My real life data has about 700 care homes. The variance in sample data posted here probably doesn't reflect real life variance (because I'm newish to R and don't know how to do that) but hopefully it doesn't need to for this question as I'm interested in model construction rather than interpretation.
I want to see if missed medications improve (i.e. reduce) over time and whether this is affected by its size and/or rating.
I need help with:
- Which is the better response measure to use:
missed
(Number of Missed Medications),missed_pct
(ratio missed/total, expressed as a percentage), ormissed_dm
(daily mean)?
Bonus points awarded for which models to subsequently use.

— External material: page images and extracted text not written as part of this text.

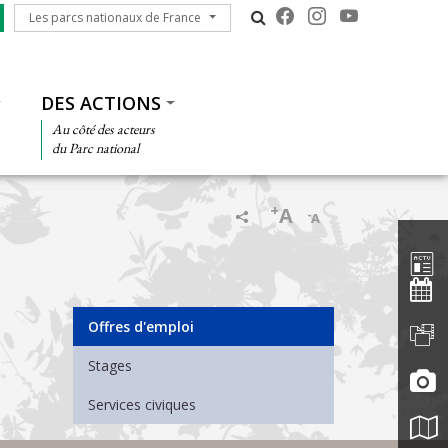
Les parcs nationaux de France
Les parcs nationaux de France
DES ACTIONS
Au côté des acteurs
du Parc national
+
A
-
A
Barre d'
Menu Emplois
Offres d'emploi
Stages
Services civiques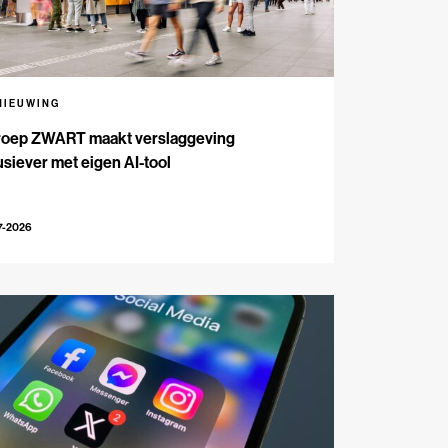
NIEUWING
oep ZWART maakt verslaggeving
usiever met eigen AI-tool
7-2026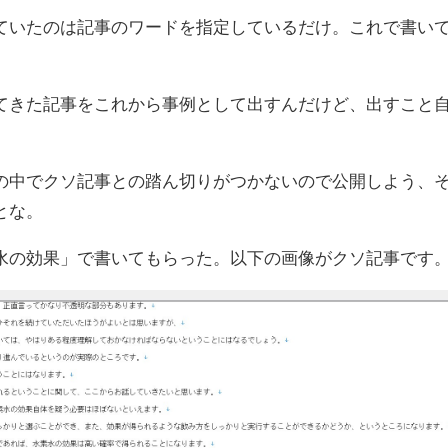
ていたのは記事のワードを指定しているだけ。これで書い
てきた記事をこれから事例として出すんだけど、出すこと
。
の中でクソ記事との踏ん切りがつかないので公開しよう、
とな。
水の効果」で書いてもらった。以下の画像がクソ記事です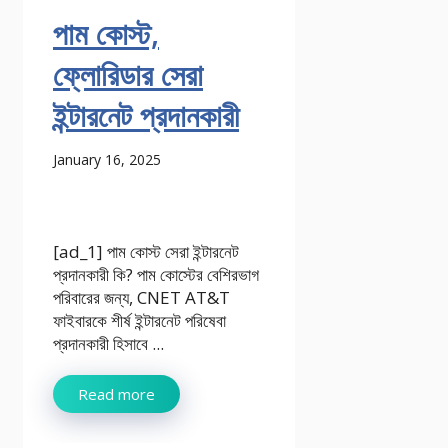
পাম কোস্ট,
ফ্লোরিডার সেরা
ইন্টারনেট প্রদানকারী
January 16, 2025
[ad_1] পাম কোস্ট সেরা ইন্টারনেট
প্রদানকারী কি? পাম কোস্টের বেশিরভাগ
পরিবারের জন্য, CNET AT&T
ফাইবারকে শীর্ষ ইন্টারনেট পরিষেবা
প্রদানকারী হিসাবে ...
Read more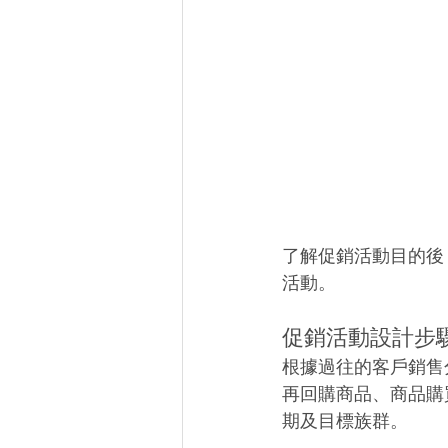
了解促銷活動目的後
活動。
促銷活動設計步
根據過往的客戶銷售
再回購商品、商品購
期及目標族群。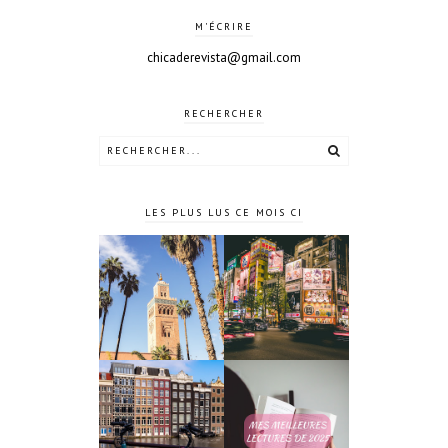
M'ÉCRIRE
chicaderevista@gmail.com
RECHERCHER
LES PLUS LUS CE MOIS CI
10 jours à
4 jours à
Tokyo au
Marrakech
Japon
Mes meilleures
4 jours à
lectures de
Amsterdam
2025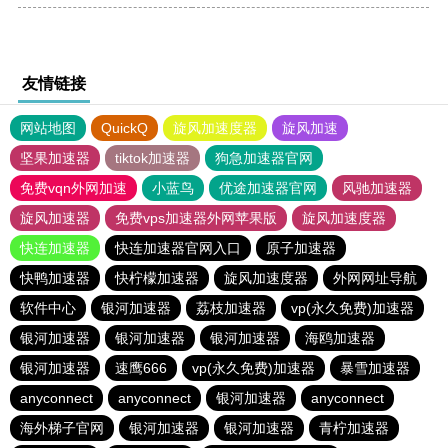
友情链接
网站地图
QuickQ
旋风加速度器
旋风加速
坚果加速器
tiktok加速器
狗急加速器官网
免费vqn外网加速
小蓝鸟
优途加速器官网
风驰加速器
旋风加速器
免费vps加速器外网苹果版
旋风加速度器
快连加速器
快连加速器官网入口
原子加速器
快鸭加速器
快柠檬加速器
旋风加速度器
外网网址导航
软件中心
银河加速器
荔枝加速器
vp(永久免费)加速器
银河加速器
银河加速器
银河加速器
海鸥加速器
银河加速器
速鹰666
vp(永久免费)加速器
暴雪加速器
anyconnect
anyconnect
银河加速器
anyconnect
海外梯子官网
银河加速器
银河加速器
青柠加速器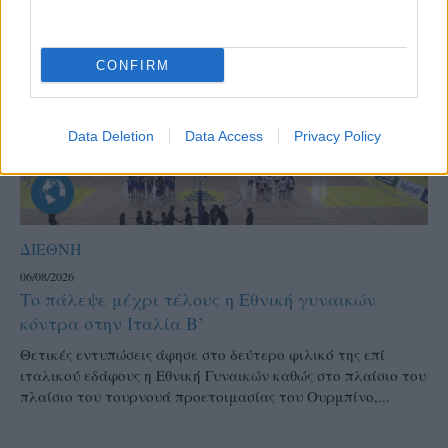
CONFIRM
Data Deletion
Data Access
Privacy Policy
ΔΙΕΘΝΗ
06/08/2026
Το πάλεψε μέχρι τέλους η Εθνική γυναικών
κόντρα στην Ιταλία Β’
Θετικές εντυπώσεις άφησε στο δεύτερο φιλικό της επί
ιταλικού εδάφους η Εθνική Γυναικών καθώς στο πλαίσιο του
πλαίσιο του τουρνουά προετοιμασίας του Ουρμπίνο,...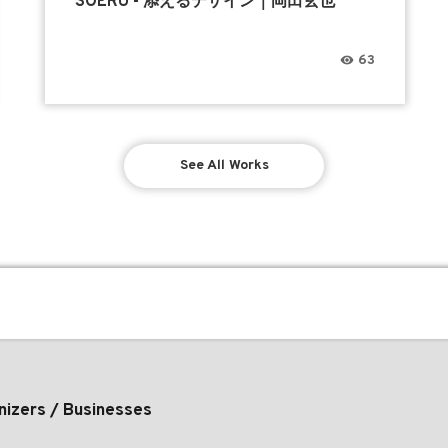
SOERU - 添えるデザイン｜岡田玄也
63
See All Works
nizers / Businesses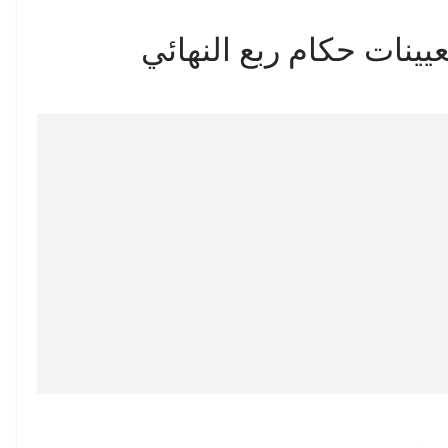
ينات حكام ربع النهائي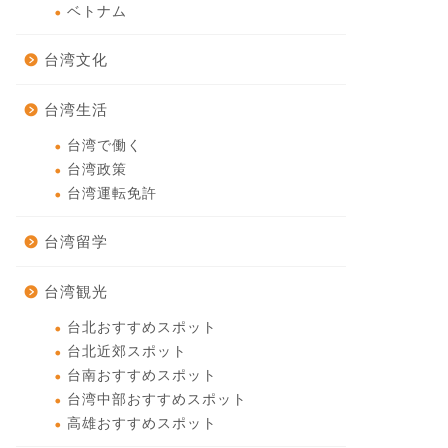
ベトナム
台湾文化
台湾生活
台湾で働く
台湾政策
台湾運転免許
台湾留学
台湾観光
台北おすすめスポット
台北近郊スポット
台南おすすめスポット
台湾中部おすすめスポット
高雄おすすめスポット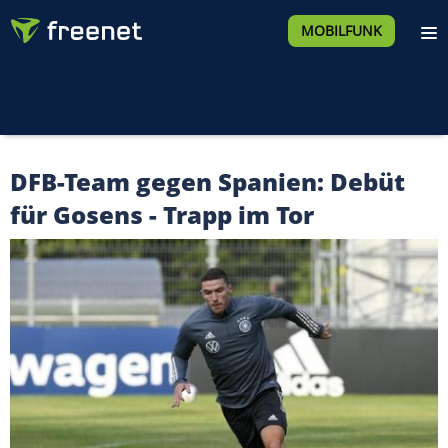
MOBILFUNK
DFB-Team gegen Spanien: Debüt
für Gosens - Trapp im Tor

Note: I have excluded individual resident data for this project because of resource constraints and I wanted to keep it simple and do what I can with the summary count data. There may well be underlying factors also affecting missed medications, such as the ratio between number of care givers and number of care receivers on a given shift ... but that's a question for another day / project.